Three larger poly bags in kitchen every night, labeled: "Burn" "Plastic" & "Orgo" (even better to use a bucket w/gamma lid for orgo, lined with a trash compactor bag - that's another suggestion, carry trash compactor bags instead of garbage bags since they're thicker/stronger). Plastic gets rinsed (have a slop bucket for garbage separate from the one for dishes, strain both into river & put residue into "orgo") and carried in its bag until it gets obnoxious, then use tin snips to cut up and stuff into wide mouth jars. That's a job for a fire night, usually accompanied by suitable beverages, and find the right diameter stick to mash with - not too sharp, and keep an eye on the garbage meister/operator. It's astonishing how much plastic you can compact into a big mayo jar...
Fire every other night or every third or even fourth, burn your paper and cardboard and 
when it's roaring, add orgo as possible. Orgo on a grate will reduce down to close to 10% original volume and no longer smell. Re-burn when you can.
Glass containers get rinsed and go back where they came from. You can pack clean plastic and even orgo into them, if worried a shot of bleach or organic preservative will kill odor. 
You don't need to carry a lot of wood or charcoal (April 1 is outside wood collection season) to have a good hot fire every third or fourth night. Pack your charcoal inside trash compactor bag in spare groovers - you will use it ahead of the need for the groover. Bring a quart of LBS (liquid boy scout, i.e., charcoal lighting fluid).
Keep ahead of your garbage and it won't run you out of space. Get rid of as much packaging as you can before the trip or on the boat ramp, but remember you need to carry a lot of beer for the cardboard so you can start fires...
Hope this helps.


----------



## sledhooligan (Mar 12, 2009)

Think people try to over complicate food for a Grand trip. One person being in charge of all the food? Fuck that noise. You shouldn't have to baby sit people to get there shit together for a Grand trip. 

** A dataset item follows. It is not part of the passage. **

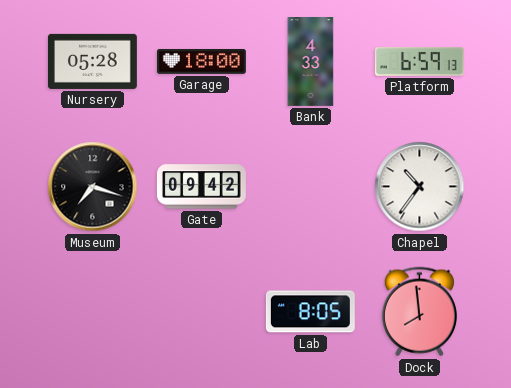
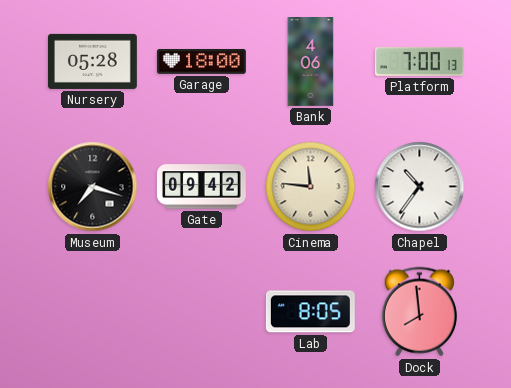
Bank: 4:33 -> 4:06
Platform: 6:59 -> 7:00
Cinema: none -> 11:46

The march trip I TL for my girlfriend this year we had 5 boats with 11 people. I found out what kind of coolers each person had and went from there. No shared shopping no shared meat dairy bullshit. Just each boatman getting what days they have and them shopping and packing there coolers. The last thing I want is to be paired up with someone 500 miles away and trying to coordinate,shop then pack it at the ramp.
One of our group is a retired couple that was travelling a lot so they decided to rent a boat from Mo and have them do there portion of meals. I gave them the last 6 days worth of meals since they had a 220 and being able to freeze it.
I made a simple google doc showing whats days everyone had. My other rule was any trash accumulated on your meal days was your responsibility.
I repack and vacuum seal all my stuff so my trash for 5 days was two 20/30L drybags. 
Groover duty ran opposite of meals. so if you had meal duty first part of the trip your shiter cans didn't get used to the end.


----------



## Electric-Mayhem (Jan 19, 2004)

If you can't manage to get it all done and in a truck by your lonesome....one idea is to show up to Flagstaff a few days early and do the food buy, prep, and pack there. This will be schedule permitting, but its very common to do it that way. Just get an Air BNB or rent the River House from Moenkopi.

If you can't manage to come to Flagstaff a few days early, it really comes down to the people doing it on whether I would trust them to do it right on their own. Probably good if they submit their meals to the group, and state what their purchase quantities and portions will be. If you don't cook for a group very often, it is hard to get portions right sometimes.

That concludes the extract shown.